[Task input]

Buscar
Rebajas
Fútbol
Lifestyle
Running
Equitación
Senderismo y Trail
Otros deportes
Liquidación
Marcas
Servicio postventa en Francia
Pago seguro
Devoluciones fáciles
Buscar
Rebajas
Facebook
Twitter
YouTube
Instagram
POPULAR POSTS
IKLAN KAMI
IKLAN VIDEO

[/Task input]
[Task input]

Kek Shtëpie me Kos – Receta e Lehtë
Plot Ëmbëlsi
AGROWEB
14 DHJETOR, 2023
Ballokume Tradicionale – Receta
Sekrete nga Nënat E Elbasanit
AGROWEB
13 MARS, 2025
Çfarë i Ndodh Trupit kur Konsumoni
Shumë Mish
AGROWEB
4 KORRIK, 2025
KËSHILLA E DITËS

[/Task input]
[Task input]

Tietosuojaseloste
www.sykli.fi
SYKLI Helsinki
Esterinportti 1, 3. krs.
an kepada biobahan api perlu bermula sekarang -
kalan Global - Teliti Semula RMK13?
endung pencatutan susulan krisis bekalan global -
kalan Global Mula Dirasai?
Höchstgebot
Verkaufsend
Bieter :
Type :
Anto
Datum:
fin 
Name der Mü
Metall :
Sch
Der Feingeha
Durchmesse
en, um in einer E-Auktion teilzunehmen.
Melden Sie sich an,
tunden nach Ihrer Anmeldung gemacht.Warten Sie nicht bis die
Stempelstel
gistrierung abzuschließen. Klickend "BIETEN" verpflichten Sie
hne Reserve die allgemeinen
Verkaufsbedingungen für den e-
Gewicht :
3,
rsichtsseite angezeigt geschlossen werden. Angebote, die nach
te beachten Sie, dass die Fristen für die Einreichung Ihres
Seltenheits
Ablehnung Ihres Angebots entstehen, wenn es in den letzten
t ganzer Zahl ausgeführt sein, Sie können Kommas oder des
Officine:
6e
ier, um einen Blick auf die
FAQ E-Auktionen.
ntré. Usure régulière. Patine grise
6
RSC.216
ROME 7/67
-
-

[/Task input]

__Task to carry out__. Could you restate word for word the lines above, from the one that contains "Der Feingeha" through the one that contains "hne Reserve die allgemeinen", and no others?

__Solution to this exercise__.
Der Feingeha
Durchmesse
en, um in einer E-Auktion teilzunehmen.
Melden Sie sich an,
tunden nach Ihrer Anmeldung gemacht.Warten Sie nicht bis die
Stempelstel
gistrierung abzuschließen. Klickend "BIETEN" verpflichten Sie
hne Reserve die allgemeinen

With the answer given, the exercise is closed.